EdtechX, headquartered in London (UK) and listed on the Nasdaq in October 2018, was formed to build an industry leading platform of next-generation education and training businesses through targeted acquisition, consolidation and development of companies that are growing, profitable and early adopters of technology. EdtechX is sponsored by affiliates of a specialist “edtech” investment bank, IBIS Capital, and Azimut Enterprises, a Milan based global asset management firm with approximately USD61 billion in AUM.
Meten, headquartered in Shenzhen in the heart of the Chinese Silicon Valley, is a market leader in ELT in China, with a No1 position in the adult ELT segment (source: Frost & Sullivan). Meten operates an omnichannel (retail and digital) business comprising a nationwide network of 149 new generation learning centres (covering 32 cities in 14 provinces) under the brands Meten (adult) and ABC (junior brand), as well as the popular English digital tutoring platform for young professionals, Likeshuo. In January 2019, Meten raised a series C of USD43 million led by China International Capital Corporation (CICC).

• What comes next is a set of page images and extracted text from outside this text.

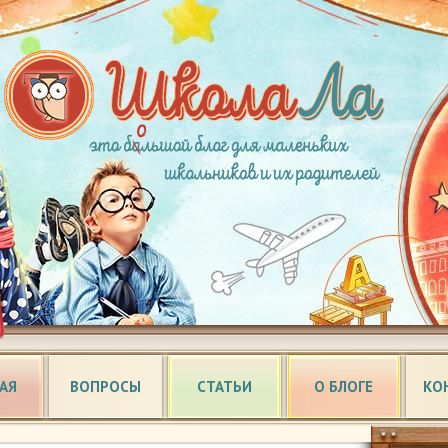
АЯ
ВОПРОСЫ
СТАТЬИ
О БЛОГЕ
КО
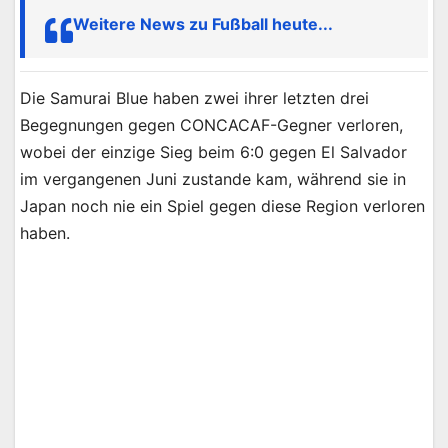
Weitere News zu Fußball heute...
Die Samurai Blue haben zwei ihrer letzten drei
Begegnungen gegen CONCACAF-Gegner verloren,
wobei der einzige Sieg beim 6:0 gegen El Salvador
im vergangenen Juni zustande kam, während sie in
Japan noch nie ein Spiel gegen diese Region verloren
haben.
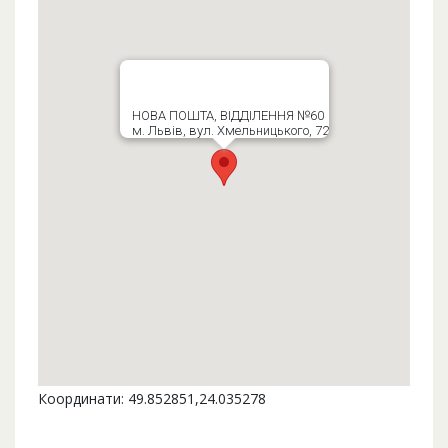
НОВА ПОШТА, ВІДДІЛЕННЯ №60
м. Львів, вул. Хмельницького, 72
Координати: 49.852851,24.035278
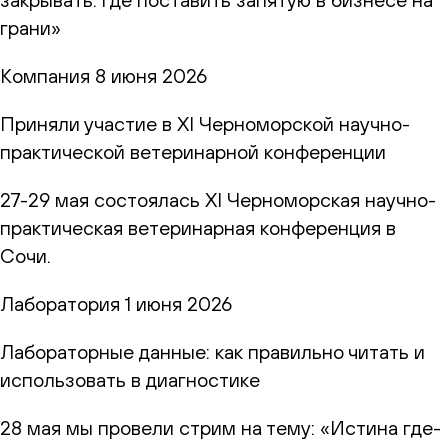
грани»
Компания
8 июня 2026
Приняли участие в XI Черноморской научно-
практической ветеринарной конференции
27-29 мая состоялась XI Черноморская научно-
практическая ветеринарная конференция в
Сочи.
Лаборатория
1 июня 2026
Лабораторные данные: как правильно читать и
использовать в диагностике
28 мая мы провели стрим на тему: «Истина где-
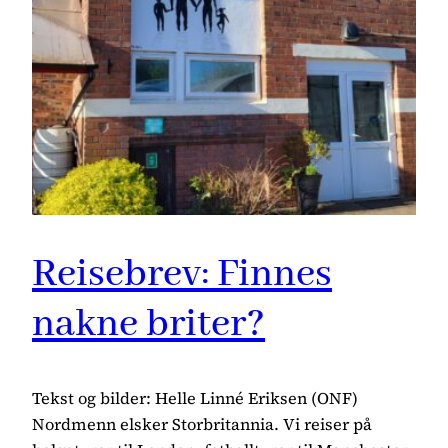
Reisebrev: Finnes
nakne briter?
Tekst og bilder: Helle Linné Eriksen (ONF)
Nordmenn elsker Storbritannia. Vi reiser på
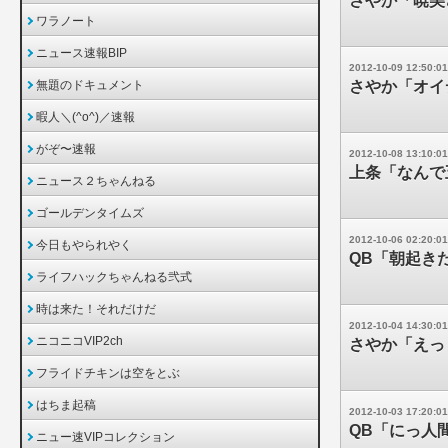
さやか「暁美
ワラノート
ニュース速報BIP
2012-10-09 12:50:01
無題のドキュメント
さやか「オイ
暇人＼(^o^)／速報
がぞ〜速報
2012-10-08 13:10:01
上条「なんで
ニュース２ちゃんねる
ゴールデンタイムズ
2012-10-06 02:20:01
今日もやられやく
QB「朝起き
ライフハックちゃんねる弐式
時は来た！それだけだ
2012-10-04 14:30:01
ニコニコVIP2ch
さやか「えっ
フライドチキンは空をとぶ
はちま起稿
2012-10-03 17:20:01
QB「にっ人
ニュー速VIPコレクション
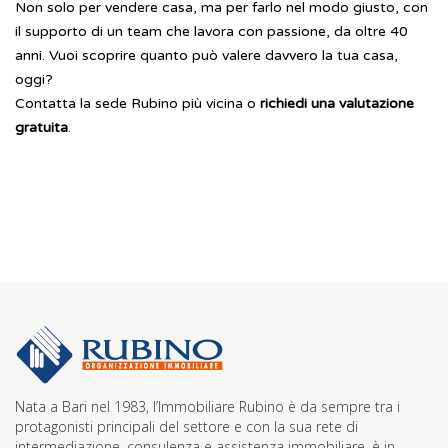
Non solo per vendere casa, ma per farlo nel modo giusto, con
il supporto di un team che lavora con passione, da oltre 40
anni.
Vuoi scoprire quanto può valere davvero la tua casa,
oggi?
Contatta la sede Rubino più vicina o
richiedi una valutazione
gratuita
.
Nata a Bari nel 1983, l’Immobiliare Rubino è da sempre tra i
protagonisti principali del settore e con la sua rete di
intermediazione, consulenza e assistenza immobiliare, è in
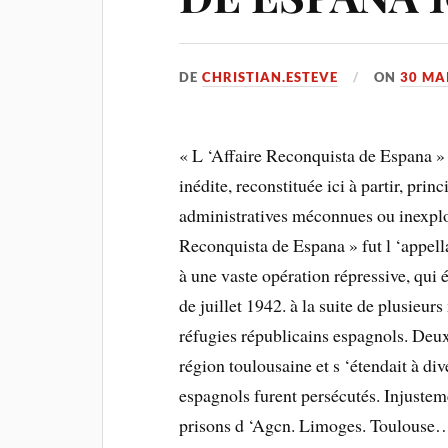
DE
CHRISTIAN.ESTEVE
ON
30 MA
« L ‘Affaire Reconquista de Espana » n 
inédite, reconstituée ici à partir, prin
administratives méconnues ou inexploi
Reconquista de Espana » fut l ‘appell
à une vaste opération répressive, qui
de juillet 1942. à la suite de plusieur
réfugies républicains espagnols. Deux 
région toulousaine et s ‘étendait à di
espagnols furent persécutés. Injustem
prisons d ‘Agcn. Limoges. Toulouse…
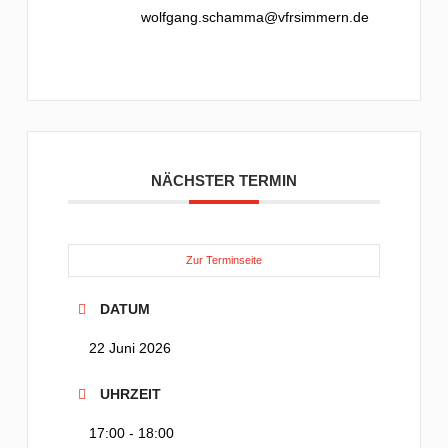
wolfgang.schamma@vfrsimmern.de
NÄCHSTER TERMIN
Zur Terminseite
DATUM
22 Juni 2026
UHRZEIT
17:00 - 18:00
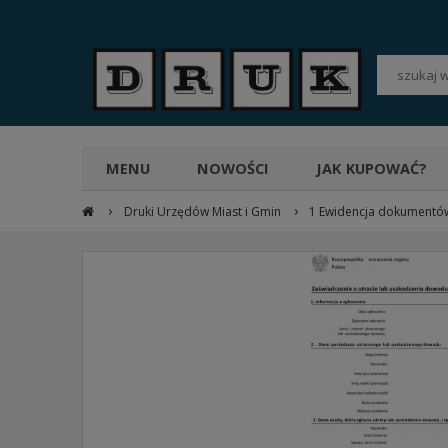
POLSKI
PLN
MENU
NOWOŚCI
JAK KUPOWAĆ?
›
›
Druki Urzędów Miast i Gmin
1 Ewidencja dokumentó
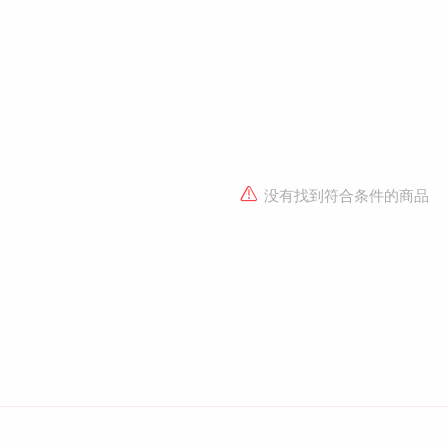
没有找到符合条件的商品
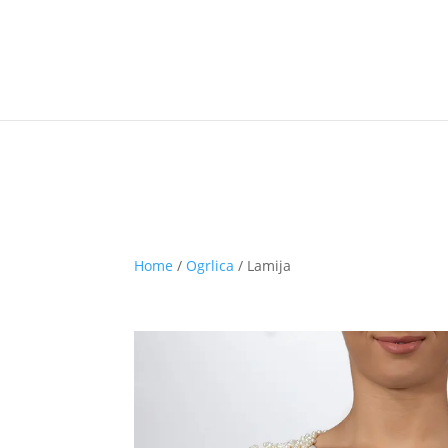
Home
/
Ogrlica
/
Lamija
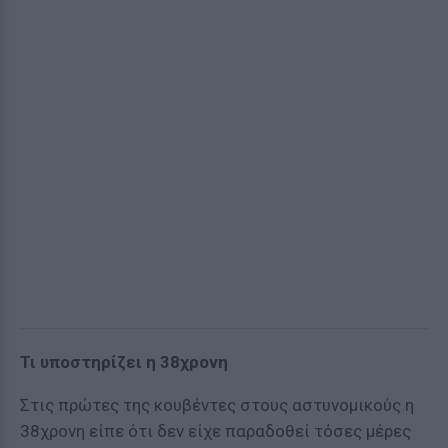
Τι υποστηρίζει η 38χρονη
Στις πρώτες της κουβέντες στους αστυνομικούς η
38χρονη είπε ότι δεν είχε παραδοθεί τόσες μέρες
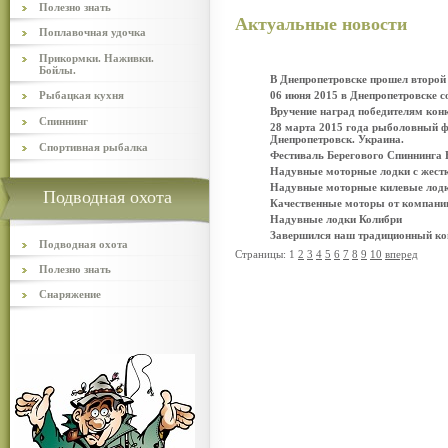
Полезно знать
Актуальные новости
Поплавочная удочка
Прикормки. Наживки.
Бойлы.
В Днепропетровске прошел второй
Рыбацкая кухня
06 июня 2015 в Днепропетровске с
Вручение наград победителям кон
Спиннинг
28 марта 2015 года рыболовный ф
Днепропетровск. Украина.
Спортивная рыбалка
Фестиваль Берегового Спиннинга 
Надувные моторные лодки с жест
Надувные моторные килевые лодк
Подводная охота
Качественные моторы от компании
Надувные лодки Колибри
Завершился наш традиционный кон
Подводная охота
Страницы: 1
2
3
4
5
6
7
8
9
10
вперед
Полезно знать
Снаряжение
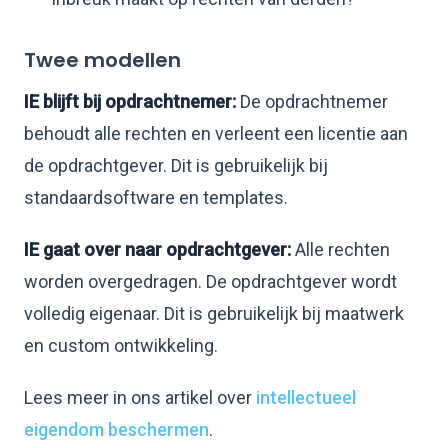
Twee modellen
IE blijft bij opdrachtnemer:
De opdrachtnemer
behoudt alle rechten en verleent een licentie aan
de opdrachtgever. Dit is gebruikelijk bij
standaardsoftware en templates.
IE gaat over naar opdrachtgever:
Alle rechten
worden overgedragen. De opdrachtgever wordt
volledig eigenaar. Dit is gebruikelijk bij maatwerk
en custom ontwikkeling.
Lees meer in ons artikel over
intellectueel
eigendom beschermen
.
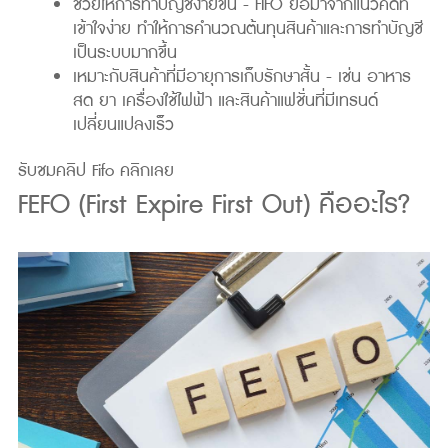
ช่วยให้การทำบัญชีง่ายขึ้น - FIFO ย่อมาจากแนวคิดที่
เข้าใจง่าย ทำให้การคำนวณต้นทุนสินค้าและการทำบัญชี
เป็นระบบมากขึ้น
เหมาะกับสินค้าที่มีอายุการเก็บรักษาสั้น - เช่น อาหาร
สด ยา เครื่องใช้ไฟฟ้า และสินค้าแฟชั่นที่มีเทรนด์
เปลี่ยนแปลงเร็ว
รับชมคลิป Fifo
คลิกเลย
FEFO (First Expire First Out) คืออะไร?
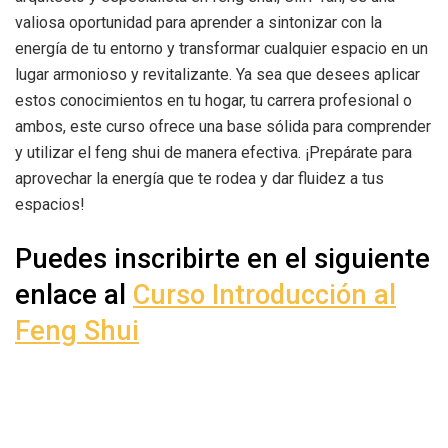
valiosa oportunidad para aprender a sintonizar con la
energía de tu entorno y transformar cualquier espacio en un
lugar armonioso y revitalizante. Ya sea que desees aplicar
estos conocimientos en tu hogar, tu carrera profesional o
ambos, este curso ofrece una base sólida para comprender
y utilizar el feng shui de manera efectiva. ¡Prepárate para
aprovechar la energía que te rodea y dar fluidez a tus
espacios!
Puedes inscribirte en el siguiente
enlace al
Curso Introducción al
Feng Shui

Meten has grown rapidly and profitably to reach USD200 million (RMB1,424m) in revenue and USD20.1 million (RMB144m) in EBITDA in 2018, up from USD113.9 million (RMB 802m) in revenue and USD2.4 million (RMB17.1m) 1 in EBITDA in 2016, representing a 2-year revenue CAGR of 33 per cent and 2-year EBITDA CAGR of 190 per cent.
The merger consideration in the transaction implies USD535 million in equity value for Meten. In connection with the transaction, EdtechX may provide Meten with up to USD100 million of capital, including through the drawdown of up to USD20 million from an irrevocable commitment provided by Azimut pursuant to a forward purchase contract originally entered into in connection with EdtechX’s initial public offering2. These proceeds are expected to mostly fund future expansion as well as potential synergistic and accretive acquisitions3.
According to research published by Citibank, the ELT market in China is expected to grow to USD43 billion in 2022, representing a 21 per cent CAGR, mainly driven by growing expenditure on education, urbanisation, increasing awareness of the importance of English, and technology development.
According to research published by Morgan Stanley, the fast paced urbanisation of China drives demand for education, vocational training and edtech services. By 2030, online tutoring could be utilised by over 30 per cent of Chinese in education, rising from 10 per cent now, and so represents a USD150 billion market.
EdtechX Co-Founders, Benjamin Vedrenne-Cloquet (CEO) and Charles McIntyre (Chairman and CIO) declared in a joint statement:
“The growing urban Chinese middle class’ aspirations for their own careers and their children’s academic success is unleashing large consumer spend and investment opportunities for the education and lifelong learning markets in China. Education in China has become the ultimate consumer good. Demand for tutoring, English language training, job-oriented up-skilling, is growing at double-digit rate. Meten EdtechX will operate at the heart of this with a market leading position in the ELT segment and a profitable omnichannel business model combining strategic retail presence, technology and digital delivery.”